───── DATA SHOWN ─────

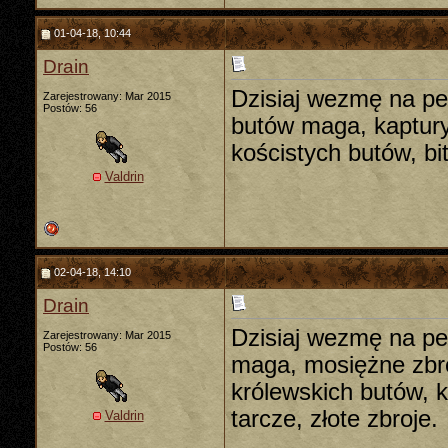
01-04-18, 10:44
Drain
Dzisiaj wezmę na pew
Zarejestrowany: Mar 2015
Postów: 56
butów maga, kaptury
kościstych butów, bi
Valdrin
02-04-18, 14:10
Drain
Dzisiaj wezmę na pe
Zarejestrowany: Mar 2015
Postów: 56
maga, mosiężne zbro
królewskich butów, k
tarcze, złote zbroje.
Valdrin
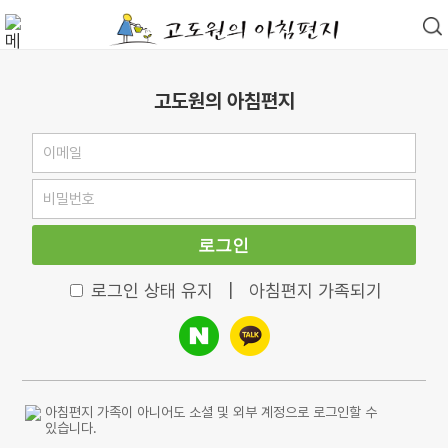
고도원의 아침편지
로그인
로그인 상태 유지
|
아침편지 가족되기
아침편지 가족이 아니어도 소셜 및 외부 계정으로 로그인할 수
있습니다.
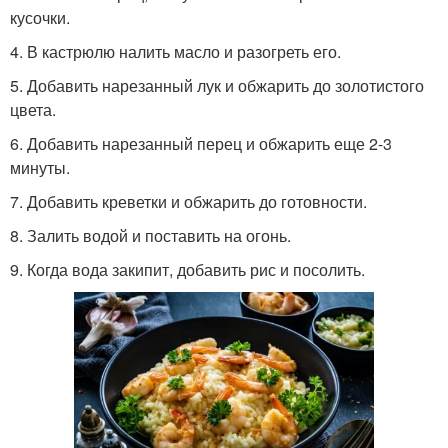
кусочки.
4. В кастрюлю налить масло и разогреть его.
5. Добавить нарезанный лук и обжарить до золотистого
цвета.
6. Добавить нарезанный перец и обжарить еще 2-3
минуты.
7. Добавить креветки и обжарить до готовности.
8. Залить водой и поставить на огонь.
9. Когда вода закипит, добавить рис и посолить.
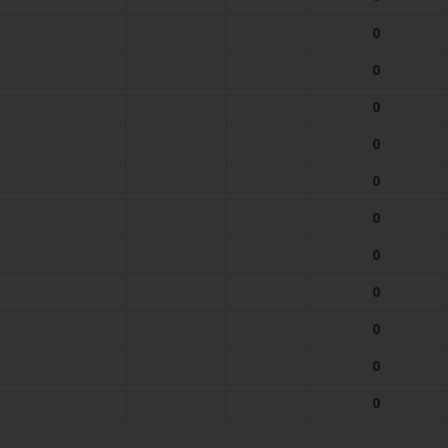
0
0
0
0
0
0
0
0
0
0
0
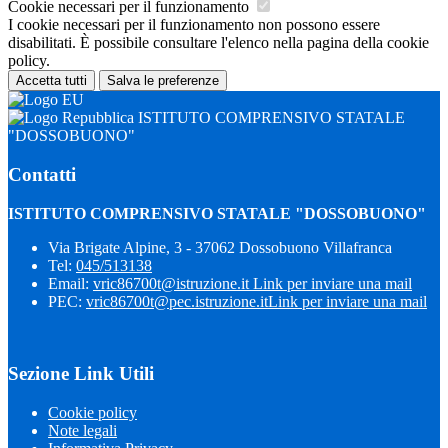
Cookie necessari per il funzionamento
I cookie necessari per il funzionamento non possono essere
disabilitati. È possibile consultare l'elenco nella pagina della cookie
policy.
Accetta tutti
Salva le preferenze
ISTITUTO COMPRENSIVO STATALE
"DOSSOBUONO"
Contatti
ISTITUTO COMPRENSIVO STATALE "DOSSOBUONO"
Via Brigate Alpine, 3 - 37062 Dossobuono Villafranca
Tel:
045/513138
Email:
vric86700t@istruzione.it
Link per inviare una mail
PEC:
vric86700t@pec.istruzione.it
Link per inviare una mail
Sezione Link Utili
Cookie policy
Note legali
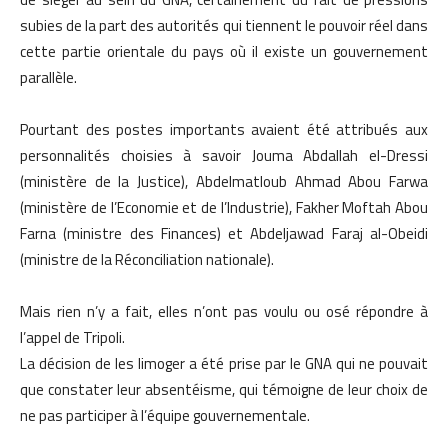
subies de la part des autorités qui tiennent le pouvoir réel dans
cette partie orientale du pays où il existe un gouvernement
parallèle.
Pourtant des postes importants avaient été attribués aux
personnalités choisies à savoir Jouma Abdallah el-Dressi
(ministère de la Justice), Abdelmatloub Ahmad Abou Farwa
(ministère de l’Economie et de l’Industrie), Fakher Moftah Abou
Farna (ministre des Finances) et Abdeljawad Faraj al-Obeidi
(ministre de la Réconciliation nationale).
Mais rien n’y a fait, elles n’ont pas voulu ou osé répondre à
l’appel de Tripoli.
La décision de les limoger a été prise par le GNA qui ne pouvait
que constater leur absentéisme, qui témoigne de leur choix de
ne pas participer à l’équipe gouvernementale.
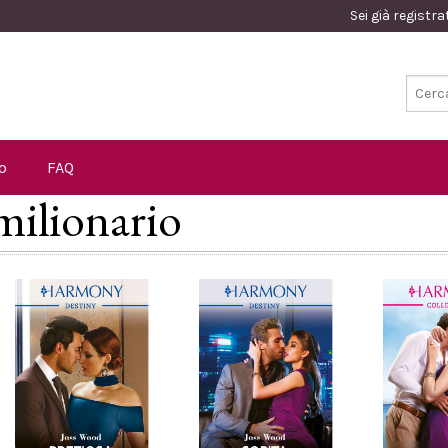
Sei già registr
o
FAQ
 milionario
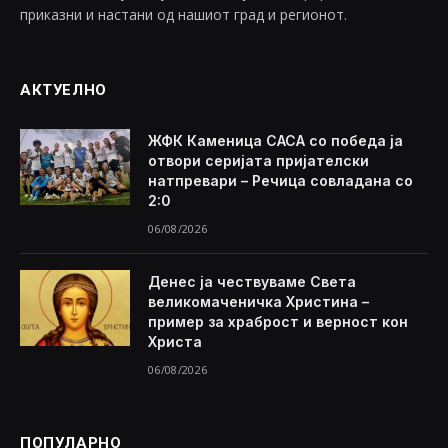
приказни и настани од нашиот град и регионот.
АКТУЕЛНО
ЖФК Каменица САСА со победа ја
отвори серијата пријателски
натпревари – Речица совладана со
2:0
06/08/2026
Денес ја чествуваме Света
великомаченичка Христина –
пример за храброст и верност кон
Христа
06/08/2026
ПОПУЛАРНО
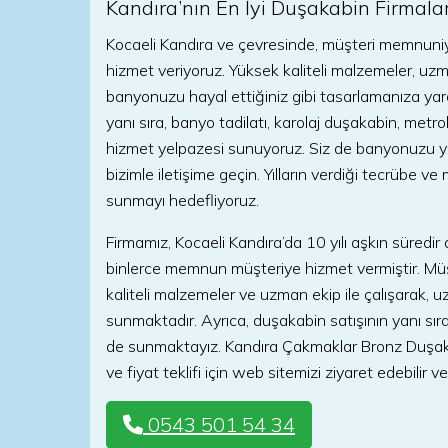
Kandıra’nın En İyi Duşakabin Firmala
Kocaeli Kandıra ve çevresinde, müşteri memnuniye
hizmet veriyoruz. Yüksek kaliteli malzemeler, uz
banyonuzu hayal ettiğiniz gibi tasarlamanıza ya
yanı sıra, banyo tadilatı, karolaj duşakabin, met
hizmet yelpazesi sunuyoruz. Siz de banyonuzu yen
bizimle iletişime geçin. Yılların verdiği tecrübe v
sunmayı hedefliyoruz.
Firmamız, Kocaeli Kandıra’da 10 yılı aşkın süred
binlerce memnun müşteriye hizmet vermiştir. Müş
kaliteli malzemeler ve uzman ekip ile çalışarak,
sunmaktadır. Ayrıca, duşakabin satışının yanı sıra
de sunmaktayız. Kandıra Çakmaklar Bronz Duşakab
ve fiyat teklifi için web sitemizi ziyaret edebilir v
0543 501 54 34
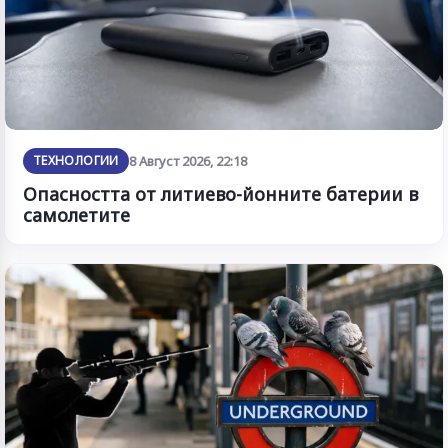
ТЕХНОЛОГИИ
8 Август 2026, 22:18
Опасността от литиево-йонните батерии в
самолетите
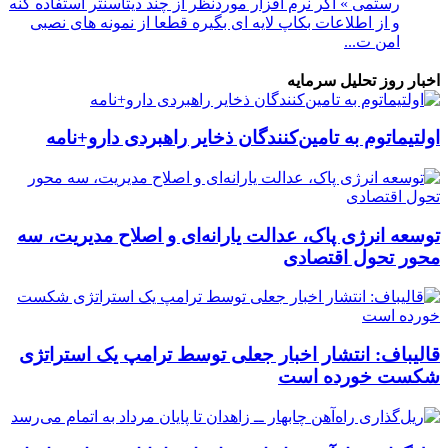
رستمی » اگر نرم افزار موردنظر از چند دیتاسنتر استفاده کنه
و از اطلاعات بکاپ لایه ای بگیره قطعا از نمونه های نصبی
امن ت...
اخبار روز تحلیل سرمایه
اولتیماتوم به تامین‌کنندگان ذخایر راهبردی دارو+نامه
توسعه انرژی پاک، عدالت یارانه‌ای و اصلاح مدیریت، سه
محور تحول اقتصادی
قالیباف: انتشار اخبار جعلی توسط ترامپ یک استراتژی
شکست خورده است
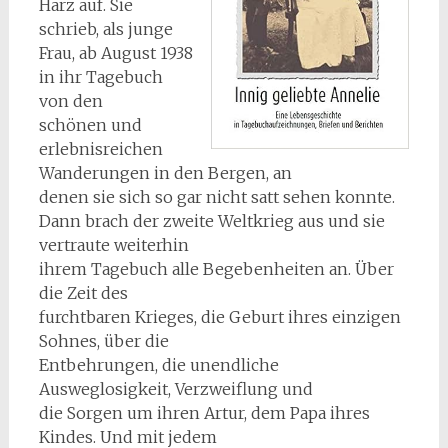
Harz auf. Sie
schrieb, als junge
Frau, ab August 1938
in ihr Tagebuch
von den
schönen und
erlebnisreichen
Wanderungen in den Bergen, an
denen sie sich so gar nicht satt sehen konnte.
Dann brach der zweite Weltkrieg aus und sie
vertraute weiterhin
ihrem Tagebuch alle Begebenheiten an. Über
die Zeit des
furchtbaren Krieges, die Geburt ihres einzigen
Sohnes, über die
Entbehrungen, die unendliche
Ausweglosigkeit, Verzweiflung und
die Sorgen um ihren Artur, dem Papa ihres
Kindes. Und mit jedem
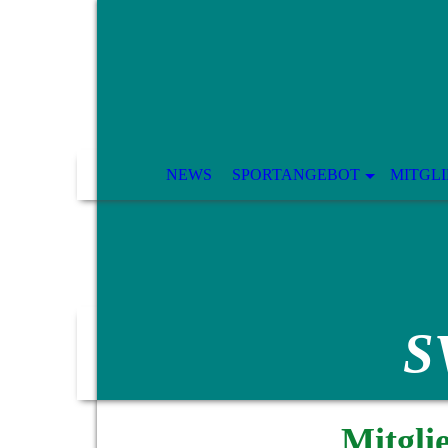
NEWS
SPORTANGEBOT
MITGL
S
Mitglie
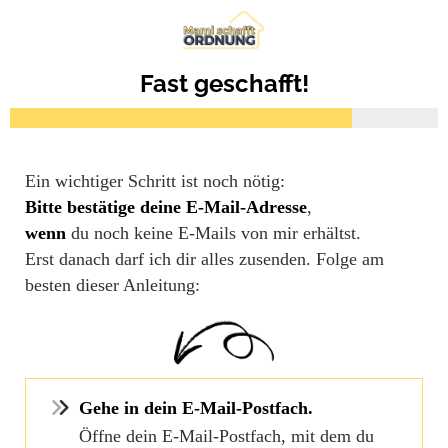
Fast geschafft!
Ein wichtiger Schritt ist noch nötig:
Bitte bestätige deine E-Mail-Adresse
,
wenn
du noch keine E-Mails von mir erhältst.
Erst danach darf ich dir alles zusenden. Folge am
besten dieser Anleitung:
Gehe in dein E-Mail-Postfach.
Öffne dein E-Mail-Postfach, mit dem du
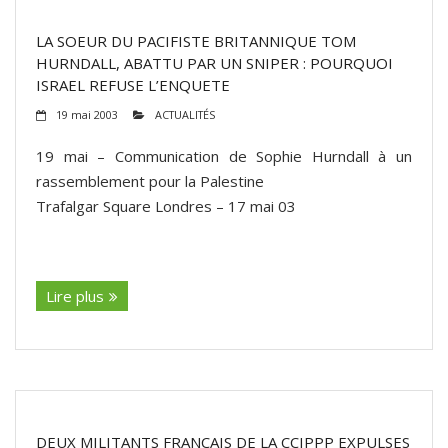
LA SOEUR DU PACIFISTE BRITANNIQUE TOM
HURNDALL, ABATTU PAR UN SNIPER : POURQUOI
ISRAEL REFUSE L’ENQUETE
19 mai 2003
ACTUALITÉS
19 mai – Communication de Sophie Hurndall à un
rassemblement pour la Palestine
Trafalgar Square Londres – 17 mai 03
(suite…)
Lire plus
DEUX MILITANTS FRANCAIS DE LA CCIPPP EXPULSES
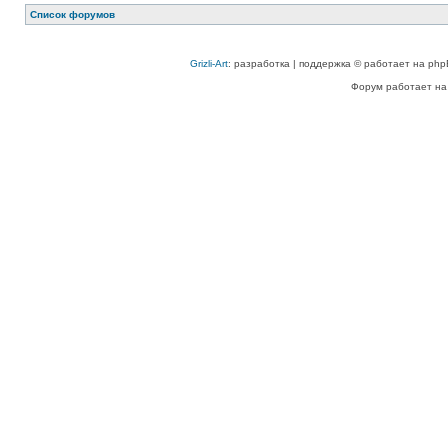
Список форумов
Grizli-Art
: разработка | поддержка © работает на php
Форум работает на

─────

**TASK DIRECTIONS:** Omit every picture, and otherwise quote the entries exactly.

**OUTPUT OF THE EXERCISE:**
01-04-18, 10:44
Drain
Dzisiaj wezmę na pew
Zarejestrowany: Mar 2015
Postów: 56
butów maga, kaptury
kościstych butów, bi
Valdrin
02-04-18, 14:10
Drain
Dzisiaj wezmę na pe
Zarejestrowany: Mar 2015
Postów: 56
maga, mosiężne zbro
królewskich butów, k
tarcze, złote zbroje.
Valdrin
고도원의 아침편지
로그인
로그인 상태 유지
|
아침편지 가족되기
아침편지 가족이 아니어도 소셜 및 외부 계정으로 로그인할 수
있습니다.
кусочки.
4. В кастрюлю налить масло и разогреть его.
5. Добавить нарезанный лук и обжарить до золотистого
цвета.
6. Добавить нарезанный перец и обжарить еще 2-3
минуты.
7. Добавить креветки и обжарить до готовности.
8. Залить водой и поставить на огонь.
9. Когда вода закипит, добавить рис и посолить.
0
0
0
0
0
0
0
0
0
0
0
Cookie necessari per il funzionamento
I cookie necessari per il funzionamento non possono essere
disabilitati. È possibile consultare l'elenco nella pagina della cookie
policy.
Accetta tutti
Salva le preferenze
ISTITUTO COMPRENSIVO STATALE
"DOSSOBUONO"
Contatti
ISTITUTO COMPRENSIVO STATALE "DOSSOBUONO"
Via Brigate Alpine, 3 - 37062 Dossobuono Villafranca
Tel:
045/513138
Email:
vric86700t@istruzione.it
Link per inviare una mail
PEC:
vric86700t@pec.istruzione.it
Link per inviare una mail
Sezione Link Utili
Cookie policy
Note legali
subies de la part des autorités qui tiennent le pouvoir réel dans
cette partie orientale du pays où il existe un gouvernement
parallèle.
Pourtant des postes importants avaient été attribués aux
personnalités choisies à savoir Jouma Abdallah el-Dressi
(ministère de la Justice), Abdelmatloub Ahmad Abou Farwa
(ministère de l’Economie et de l’Industrie), Fakher Moftah Abou
Farna (ministre des Finances) et Abdeljawad Faraj al-Obeidi
(ministre de la Réconciliation nationale).
Mais rien n’y a fait, elles n’ont pas voulu ou osé répondre à
l’appel de Tripoli.
La décision de les limoger a été prise par le GNA qui ne pouvait
que constater leur absentéisme, qui témoigne de leur choix de
ne pas participer à l’équipe gouvernementale.
Sei già registr
o
FAQ
 milionario
приказни и настани од нашиот град и регионот.
АКТУЕЛНО
ЖФК Каменица САСА со победа ја
отвори серијата пријателски
натпревари – Речица совладана со
2:0
06/08/2026
Денес ја чествуваме Света
великомаченичка Христина –
пример за храброст и верност кон
Христа
06/08/2026
ПОПУЛАРНО
Kandıra’nın En İyi Duşakabin Firmala
Kocaeli Kandıra ve çevresinde, müşteri memnuniye
hizmet veriyoruz. Yüksek kaliteli malzemeler, uz
banyonuzu hayal ettiğiniz gibi tasarlamanıza ya
yanı sıra, banyo tadilatı, karolaj duşakabin, met
hizmet yelpazesi sunuyoruz. Siz de banyonuzu yen
bizimle iletişime geçin. Yılların verdiği tecrübe v
sunmayı hedefliyoruz.
Firmamız, Kocaeli Kandıra’da 10 yılı aşkın süred
binlerce memnun müşteriye hizmet vermiştir. Müş
kaliteli malzemeler ve uzman ekip ile çalışarak,
sunmaktadır. Ayrıca, duşakabin satışının yanı sıra
de sunmaktayız. Kandıra Çakmaklar Bronz Duşakab
ve fiyat teklifi için web sitemizi ziyaret edebilir v
0543 501 54 34
ТЕХНОЛОГИИ
8 Август 2026, 22:18
Опасността от литиево-йонните батерии в
самолетите
رستمی » اگر نرم افزار موردنظر از چند دیتاسنتر استفاده کنه
و از اطلاعات بکاپ لایه ای بگیره قطعا از نمونه های نصبی
امن ت...
اخبار روز تحلیل سرمایه
اولتیماتوم به تامین‌کنندگان ذخایر راهبردی دارو+نامه
توسعه انرژی پاک، عدالت یارانه‌ای و اصلاح مدیریت، سه
محور تحول اقتصادی
قالیباف: انتشار اخبار جعلی توسط ترامپ یک استراتژی
شکست خورده است
Harz auf. Sie
schrieb, als junge
Frau, ab August 1938
in ihr Tagebuch
von den
schönen und
erlebnisreichen
Wanderungen in den Bergen, an
denen sie sich so gar nicht satt sehen konnte.
Dann brach der zweite Weltkrieg aus und sie
vertraute weiterhin
ihrem Tagebuch alle Begebenheiten an. Über
die Zeit des
furchtbaren Krieges, die Geburt ihres einzigen
Sohnes, über die
Entbehrungen, die unendliche
Ausweglosigkeit, Verzweiflung und
die Sorgen um ihren Artur, dem Papa ihres
Kindes. Und mit jedem
NEWS
SPORTANGEBOT
MITGL
S
Mitglie
Fast geschafft!
Ein wichtiger Schritt ist noch nötig:
Bitte bestätige deine E-Mail-Adresse
,
wenn
du noch keine E-Mails von mir erhältst.
Erst danach darf ich dir alles zusenden. Folge am
besten dieser Anleitung:
Gehe in dein E-Mail-Postfach.
Öffne dein E-Mail-Postfach, mit dem du
LA SOEUR DU PACIFISTE BRITANNIQUE TOM
HURNDALL, ABATTU PAR UN SNIPER : POURQUOI
ISRAEL REFUSE L’ENQUETE
19 mai 2003
ACTUALITÉS
19 mai – Communication de Sophie Hurndall à un
rassemblement pour la Palestine
Trafalgar Square Londres – 17 mai 03
(suite…)
Lire plus
DEUX MILITANTS FRANCAIS DE LA CCIPPP EXPULSES
Список форумов
Grizli-Art
: разработка | поддержка © работает на php
Форум работает на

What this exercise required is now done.